What you are asked to do >>
Could you count the lines in the data that contain "pentru"? Reply with the number only.

Provided data >>

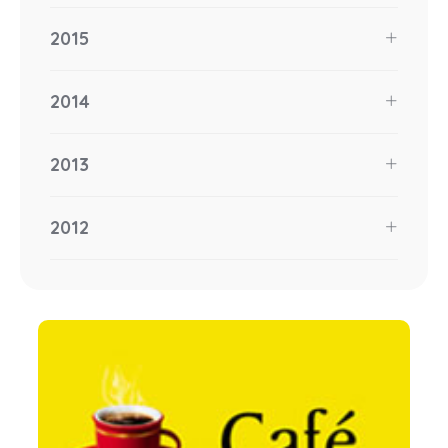
2015
2014
2013
2012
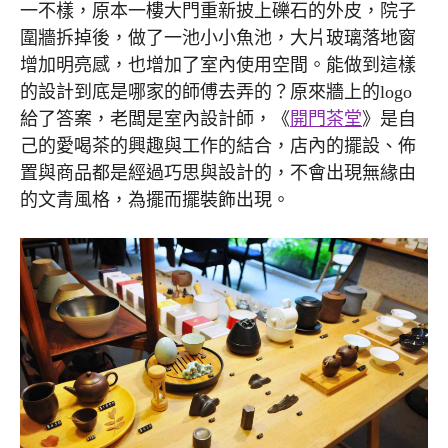
一不樣，原本一樓大門重新披上礫石的外皮，院子
圍牆拆掉後，做了一池小小魚池，大片玻璃落地窗
增加明亮感，也增加了室內使用空間。能做到這樣
的設計到底是哪家的師傅去弄的？原來牆上的logo
給了答案，老闆是室內設計師，《
開門茶堂
》是自
己的愛喝茶的興趣與工作的結合，店內的擺設、佈
置與商品都是經過巧思與設計的，不會出現無緣由
的文青風格，為擺而擺裝飾出現。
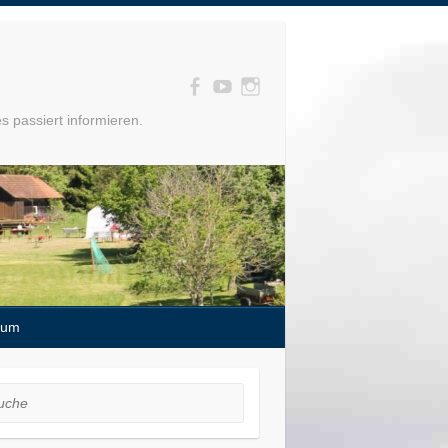
s passiert informieren.
sum
he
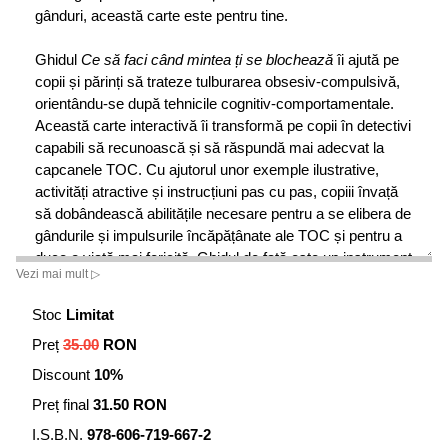
gânduri, această carte este pentru tine.
Ghidul
Ce să faci când mintea ți se blochează
îi ajută pe
copii și părinți să trateze tulburarea obsesiv-compulsivă,
orientându-se după tehnicile cognitiv-comportamentale.
Această carte interactivă îi transformă pe copii în detectivi
capabili să recunoască și să răspundă mai adecvat la
capcanele TOC. Cu ajutorul unor exemple ilustrative,
activități atractive și instrucțiuni pas cu pas, copiii învață
să dobândească abilitățile necesare pentru a se elibera de
gândurile și impulsurile încăpățânate ale TOC și pentru a
duce o viață mai fericită. Ghidul de față este un instrument
Vezi mai mult ▷
util și complet pentru a-i învăța, motiva și stimula pe copii
în eforturile lor de a se schimba.
Stoc
Limitat
Preț
35.00
RON
Dr. DAWN HUEBNER este psiholog clinician în Exeter,
New Hampshire, specializată în tratarea copiilor și a
Discount
10%
părinților lor.
Preț final
31.50 RON
Desenele pline de fantezie ale lui Bonnie Matthews apar în
I.S.B.N.
978-606-719-667-2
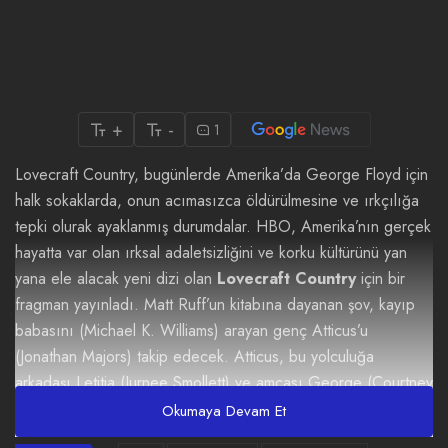
+
-
1
Lovecraft Country, bugünlerde Amerika’da George Floyd için
halk sokaklarda, onun acımasızca öldürülmesine ve ırkçılığa
tepki olurak ayaklanmış durumdalar. HBO, Amerika’nın gerçek
hayatta var olan ırksal adaletsizliğini ve korku kültürünü yan
yana ele alacak yeni dizi olan
Lovecraft Country
için bir
fragman yayınladı. Matt Ruff’un kitabına dayanan şov, kayıp
babasını (Michael K. Williams) arayan genç Atticus’u
(Jonathan Majors) takip edecek. Atticus, bu yolculuğa
arkadaşı Letitia (Jurnee Smollett) ve amcası George (Courtney
B. Vance)’la birlikte çıkacak.
Okumaya Devam Et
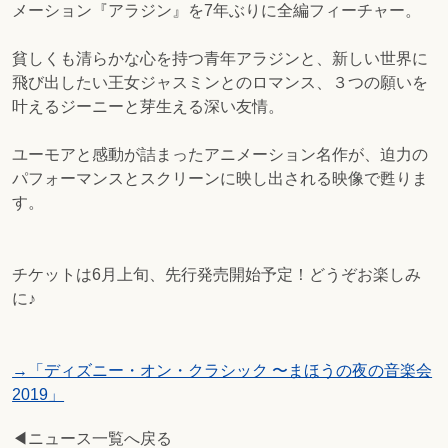
メーション『アラジン』を7年ぶりに全編フィーチャー。
貧しくも清らかな心を持つ青年アラジンと、新しい世界に
飛び出したい王女ジャスミンとのロマンス、３つの願いを
叶えるジーニーと芽生える深い友情。
ユーモアと感動が詰まったアニメーション名作が、迫力の
パフォーマンスとスクリーンに映し出される映像で甦りま
す。
チケットは6月上旬、先行発売開始予定！どうぞお楽しみ
に♪
→「ディズニー・オン・クラシック 〜まほうの夜の音楽会
2019」
◀ニュース一覧へ戻る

Completed task >>
4